* Records shown
>>>>
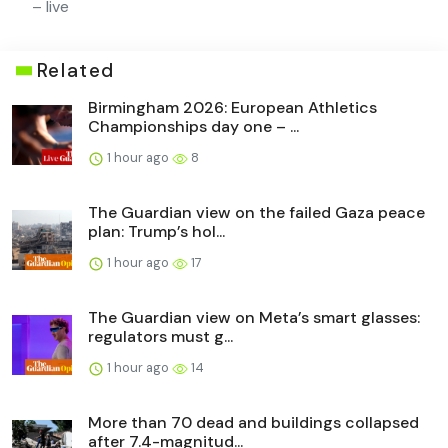
– live
Related
Birmingham 2026: European Athletics
Championships day one – ...
1 hour ago
8
The Guardian view on the failed Gaza peace
plan: Trump’s hol...
1 hour ago
17
The Guardian view on Meta’s smart glasses:
regulators must g...
1 hour ago
14
More than 70 dead and buildings collapsed
after 7.4-magnitud...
<<<<
* Problem description
What is needed is an exact copy of the data, without any pictures.

* Completed task
– live
Related
Birmingham 2026: European Athletics
Championships day one – ...
1 hour ago
8
The Guardian view on the failed Gaza peace
plan: Trump’s hol...
1 hour ago
17
The Guardian view on Meta’s smart glasses:
regulators must g...
1 hour ago
14
More than 70 dead and buildings collapsed
after 7.4-magnitud...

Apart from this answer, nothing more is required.